[PATCH 2 of 5] localrepo: invoke dirstate.unsureifambig in wwrite for safety

Martin von Zweigbergk martinvonz at google.com
Mon Jun 22 13:23:29 CDT 2015


On Mon, Jun 22, 2015 at 9:19 AM FUJIWARA Katsunori <foozy at lares.dti.ne.jp>
wrote:

>
> At Fri, 12 Jun 2015 02:55:04 +0900,
> FUJIWARA Katsunori wrote:
> >
> > At Wed, 10 Jun 2015 11:32:25 -0700,
> > Pierre-Yves David wrote:
> > >
> > >
> > >
> > > On 06/10/2015 09:39 AM, Martin von Zweigbergk wrote:
> > > >
> > > >
> > > > On Tue, Jun 9, 2015 at 12:58 PM Pierre-Yves David
> > > > <pierre-yves.david at ens-lyon.org <mailto:
> pierre-yves.david at ens-lyon.org>>
> > > > wrote:
>
> [snip]
>
> > > >     Wait, is this series directly related with the dirstate
> > > >     guard/transaction thing ? (as in, the next step we must do) or
> is it an
> > > >     unrelated fix to dirstate.
> > > >
> > > >
> > > > I think it is related, but I'll let Fujiwara confirm.
> > > >
> > > >     If it is unrelated, we should probably focus on fixing the
> dirstate
> > > >     write scheduling before working on this issue.
> > > >
> > > > And what do you recommend if it is related?
> > >
> > > I've to admit I stopped following your discussion closely after roudn
> > > trip.

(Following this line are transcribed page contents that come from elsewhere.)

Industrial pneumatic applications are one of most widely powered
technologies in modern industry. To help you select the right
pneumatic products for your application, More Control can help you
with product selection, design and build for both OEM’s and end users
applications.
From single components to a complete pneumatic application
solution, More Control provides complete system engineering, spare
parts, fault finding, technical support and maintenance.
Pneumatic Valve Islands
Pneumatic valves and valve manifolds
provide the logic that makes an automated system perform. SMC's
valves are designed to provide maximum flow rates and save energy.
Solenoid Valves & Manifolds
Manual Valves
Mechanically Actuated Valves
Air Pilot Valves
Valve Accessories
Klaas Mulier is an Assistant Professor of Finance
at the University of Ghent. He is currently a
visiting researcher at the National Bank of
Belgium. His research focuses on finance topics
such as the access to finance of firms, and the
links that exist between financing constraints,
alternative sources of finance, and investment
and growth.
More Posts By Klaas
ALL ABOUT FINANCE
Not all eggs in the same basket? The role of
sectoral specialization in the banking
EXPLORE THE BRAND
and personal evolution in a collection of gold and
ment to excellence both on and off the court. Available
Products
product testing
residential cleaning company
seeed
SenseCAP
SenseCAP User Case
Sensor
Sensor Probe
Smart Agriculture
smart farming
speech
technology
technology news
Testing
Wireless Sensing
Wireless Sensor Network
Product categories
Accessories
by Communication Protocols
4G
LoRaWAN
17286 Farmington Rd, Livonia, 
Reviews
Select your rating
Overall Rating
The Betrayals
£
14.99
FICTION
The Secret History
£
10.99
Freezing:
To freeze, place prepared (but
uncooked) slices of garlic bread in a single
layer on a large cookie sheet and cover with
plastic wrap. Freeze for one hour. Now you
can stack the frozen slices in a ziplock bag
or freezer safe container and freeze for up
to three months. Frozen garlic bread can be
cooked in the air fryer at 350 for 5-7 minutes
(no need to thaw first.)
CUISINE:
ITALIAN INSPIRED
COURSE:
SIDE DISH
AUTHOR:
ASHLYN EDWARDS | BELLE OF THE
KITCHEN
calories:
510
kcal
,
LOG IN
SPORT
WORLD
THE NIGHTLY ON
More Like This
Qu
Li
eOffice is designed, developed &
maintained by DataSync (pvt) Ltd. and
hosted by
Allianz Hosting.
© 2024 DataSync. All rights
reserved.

If this is on the critical path for dirstateguard, we should
> > > probably start building a solid repro before taking care of it.
> >
> > At first, I thought that this issue can be fixed fully separately from
> > fixing issue4378 or so.
> >
> > But for total consistency of behavior at failure, we should make
> > consensus about handling dirstate changes generally, before working
> > more about issue4378. At least, deciding direction can avoid
> > meaningless side trip or so for me :-)
> >
> > I'll post summary of issue4378 and this issue from the same point of
> > view as a basis for discussion.
>
> Sorry for late response.
>
> I summarized about "dirstate changes at failure" as a basis for
> discussion. Please comment !
>
> BTW, it is assumed that `dirstate.normallookup` is invoked at
> `repo.wwrite` or so, because, without these changes, problems like
> issue4583 ("changed files are treated as clean") appear occasionally,
> even if processing terminates successfully (e.g, at `hg revert`, `hg
> import` and so on):
>

As I wrote before, I think the general problem is "that dirstate gets
updated but not written to disk before working copy files get written to
disk". I hope that is a correct assessment. I'm not convinced that calling
dirstate.normallookup() is the right solution (but I'm also not convinced
it's not). It seems like an alternative would be to not write working copy
files while the dirstate is dirty. Hopefully someone else can have an
opinion on this. It took me a long time to understand the issue even just
somewhat well, so I understand that it's a lot to ask, but I think we need
more than just two people thinking about this.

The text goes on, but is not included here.